[DATASET EXCERPTS — start]
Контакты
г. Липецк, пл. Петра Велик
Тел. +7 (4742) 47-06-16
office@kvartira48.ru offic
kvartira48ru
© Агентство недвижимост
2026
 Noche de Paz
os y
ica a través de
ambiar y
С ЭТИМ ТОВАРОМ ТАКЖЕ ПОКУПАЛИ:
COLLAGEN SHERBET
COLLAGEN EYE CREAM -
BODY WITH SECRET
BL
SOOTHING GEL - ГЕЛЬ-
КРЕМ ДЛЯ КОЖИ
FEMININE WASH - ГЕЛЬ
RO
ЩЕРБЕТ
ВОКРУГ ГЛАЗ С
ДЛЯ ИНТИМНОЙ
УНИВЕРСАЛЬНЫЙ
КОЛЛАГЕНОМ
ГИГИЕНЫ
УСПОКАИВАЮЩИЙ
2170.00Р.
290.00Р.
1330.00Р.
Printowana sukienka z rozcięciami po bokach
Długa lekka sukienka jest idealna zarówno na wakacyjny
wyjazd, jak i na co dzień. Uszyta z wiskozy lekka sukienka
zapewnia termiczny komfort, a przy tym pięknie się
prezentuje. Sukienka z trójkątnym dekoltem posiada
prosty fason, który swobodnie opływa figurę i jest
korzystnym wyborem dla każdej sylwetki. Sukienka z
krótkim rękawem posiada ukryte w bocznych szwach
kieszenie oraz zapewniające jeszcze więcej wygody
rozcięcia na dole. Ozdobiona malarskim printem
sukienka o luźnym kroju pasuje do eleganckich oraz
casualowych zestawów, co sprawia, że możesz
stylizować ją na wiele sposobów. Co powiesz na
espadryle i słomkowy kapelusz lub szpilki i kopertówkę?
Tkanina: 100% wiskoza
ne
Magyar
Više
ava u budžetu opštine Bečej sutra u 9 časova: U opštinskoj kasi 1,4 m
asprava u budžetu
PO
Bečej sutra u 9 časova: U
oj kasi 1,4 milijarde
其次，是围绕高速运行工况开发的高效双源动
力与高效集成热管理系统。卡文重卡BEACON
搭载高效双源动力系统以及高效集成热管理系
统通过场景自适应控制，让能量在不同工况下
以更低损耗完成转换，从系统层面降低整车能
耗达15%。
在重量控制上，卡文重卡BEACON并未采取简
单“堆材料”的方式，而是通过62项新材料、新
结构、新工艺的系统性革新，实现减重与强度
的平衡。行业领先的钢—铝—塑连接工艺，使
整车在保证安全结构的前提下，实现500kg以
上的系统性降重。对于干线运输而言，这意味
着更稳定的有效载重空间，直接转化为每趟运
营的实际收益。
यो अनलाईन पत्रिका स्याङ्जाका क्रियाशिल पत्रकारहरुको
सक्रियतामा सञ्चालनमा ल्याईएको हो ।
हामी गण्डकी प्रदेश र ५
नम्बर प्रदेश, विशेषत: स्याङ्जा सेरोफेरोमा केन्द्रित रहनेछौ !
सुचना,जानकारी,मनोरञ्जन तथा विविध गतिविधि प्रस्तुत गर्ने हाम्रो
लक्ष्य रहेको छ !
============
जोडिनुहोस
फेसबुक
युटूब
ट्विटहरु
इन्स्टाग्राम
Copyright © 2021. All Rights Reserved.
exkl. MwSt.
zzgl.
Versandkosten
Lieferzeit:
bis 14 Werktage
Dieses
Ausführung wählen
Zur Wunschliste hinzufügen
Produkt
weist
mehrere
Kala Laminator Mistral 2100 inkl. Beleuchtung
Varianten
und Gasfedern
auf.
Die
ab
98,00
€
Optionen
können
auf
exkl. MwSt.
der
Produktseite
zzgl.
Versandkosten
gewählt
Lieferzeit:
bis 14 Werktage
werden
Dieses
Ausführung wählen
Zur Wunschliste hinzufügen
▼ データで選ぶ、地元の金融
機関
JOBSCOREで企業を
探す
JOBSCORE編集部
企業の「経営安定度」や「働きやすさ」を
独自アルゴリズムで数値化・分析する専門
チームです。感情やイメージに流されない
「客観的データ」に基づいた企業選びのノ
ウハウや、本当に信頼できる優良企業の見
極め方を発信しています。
[DATASET EXCERPTS — finish]
● PROBLEM STATEMENT
The answer must be a single number: how many lines above contain "časova".

● ANSWER SECTION
2